The crisis came at a time when Concordia was carrying an accumulated debt that peaked at about $40 million in 1997. To make matters worse, enrolment had been dropping at the rate of about 0.5 per cent a year for a decade.

Tough as it was at the time, Lightstone feels that the financial crisis was a golden opportunity. Concordia’s response was crucial in making it what it is now: the fastest-growing university in Quebec, if not in Canada, and one of the healthiest financially.

Instead of cutting salaries across the board or borrowing more money to stay afloat, Concordia offered early retirement packages to faculty and staff.

These programs, called ERIP and FALRIP, were enormously popular. From Lightstone’s point of view, the university not only saved what it had been spending on salaries of longtime faculty members, but had a chance to replace them in a reasoned way.

“We needed elbow room, room to manoeuvre. That gave us 150 freed-up positions that could moved around according to the academic planning process. We could use our most important resource, our faculty, to attain our academic goals.”

Lightstone was well versed in academic administration. When he was appointed Vice-Rector Academic in June 1995, he already had experience as Associate Vice-Rector, Academic (Research), and had chaired the Religion Department.

“The challenge was to design an academic planning process with the potential to look at everything, and to have a budget system and a services sector that were driven by our academic goals.”

The internal budget allocation system was completely revamped. “We needed a budget formula that was transparent. You can’t engage in an academic planning process unless you can model its effects on revenue and expenses.”

A non-profit enterprise like a university measures its success not in dividends for shareholders, but in accomplishing its goals, and in providing motivation. “We had to start thinking about what we were doing in a bigger context.”

There was a painful transition period, because old habits die hard, but the recommendations of the first round of the process that started in 1995 were fully implemented by 1998, and “it has been rolling on ever since.”

One result was that enrolment started to grow significantly. “This was not the result of demographics,’ Lightstone said. “The academic planning process removed bottlenecks at the entry level by eliminating a number of overly specialized 400-level courses and freeing up faculty members to teach at the 200 and 300 level.”

Nearly 300 new professors have been hired. “Everyone has been given a clear message about what we expect: activity in research, supervision of graduate students, and active pursuit of pedagogy, including the use of information technology.” As a result, he said, “we have the chance to mold the careers of a critical mass of young people — and we will try desperately to hang on to them by paying them fair and decent salaries, and giving them a stimulating, collegial and supportive working environment.”

The recent contract signed with full-time professors (CUFA) has drawn some comment because it creates an “old” and a “new” salary model, but Lightstone said it would have been impossible at this time to adopt a single model for all. With turnover, the new salary model will become universal in time.

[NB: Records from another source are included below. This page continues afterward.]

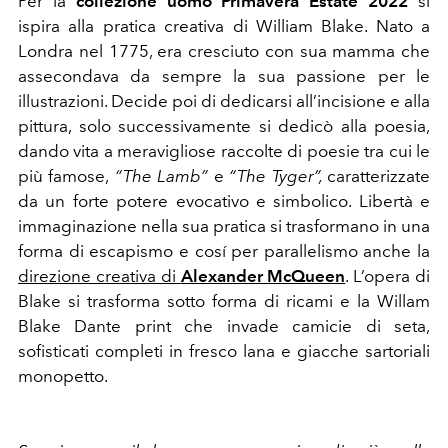
Per la
collezione
uomo Primavera Estate 2022
si
ispira alla pratica creativa di William Blake. Nato a
Londra nel 1775, era cresciuto con sua mamma che
assecondava da sempre la sua passione per le
illustrazioni. Decide poi di dedicarsi all’incisione e alla
pittura, solo successivamente si dedicò alla poesia,
dando vita a meravigliose raccolte di poesie tra cui le
più famose,
“The Lamb”
e
“The Tyger”
,
caratterizzate
da un forte potere evocativo e simbolico. Libertà e
immaginazione nella sua pratica si trasformano in una
forma di escapismo e cosí per parallelismo anche la
direzione creativa di
Alexander McQueen
.
L’opera di
Blake si trasforma sotto forma di ricami e la Willam
Blake Dante print che invade camicie di seta,
sofisticati completi in fresco lana e giacche sartoriali
monopetto.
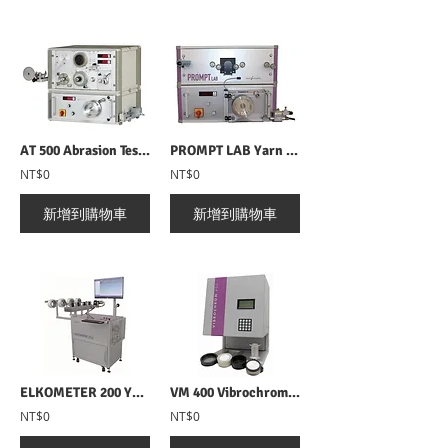
AT 500 Abrasion Tester 紗線耐磨測試儀
PROMPT LAB Yarn Defects Visualisation 紗線外觀偵測系統
NT$0
NT$0
新增到購物車
新增到購物車
ELKOMETER 200 Yarn Defects Detection 實驗室長絲監控系統
VM 400 Vibrochrom-Colorimeter 白度儀
NT$0
NT$0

Lightstone feels the shortage of faculty members remains a challenge, and may even have been underestimated. “We made a decision to get into the hiring stream earlier than many others. We hired massively ahead of the retirement curve of baby boomers. We can’t slow down now.”

A scholar of early Judaism, Lightstone is looking toward his return to the relative peace of the classroom when he steps down in June, and has already begun applying for research grants.

That doesn’t mean he hasn’t kept his hand in. He has supervised an average of two graduate students a year, and has just published another book, Mishnah and the Social Formation of the Early Rabbinic Guild: A Socio-Rhetorical Approach (ESCJ, Wilfrid Laurier UP, 2002.

“Being an administrator is hard on one,” he admitted with a smile. “I used to be able to switch it on and off, but as the years pass, it’s always with you. Switching it off altogether is going to be hard.”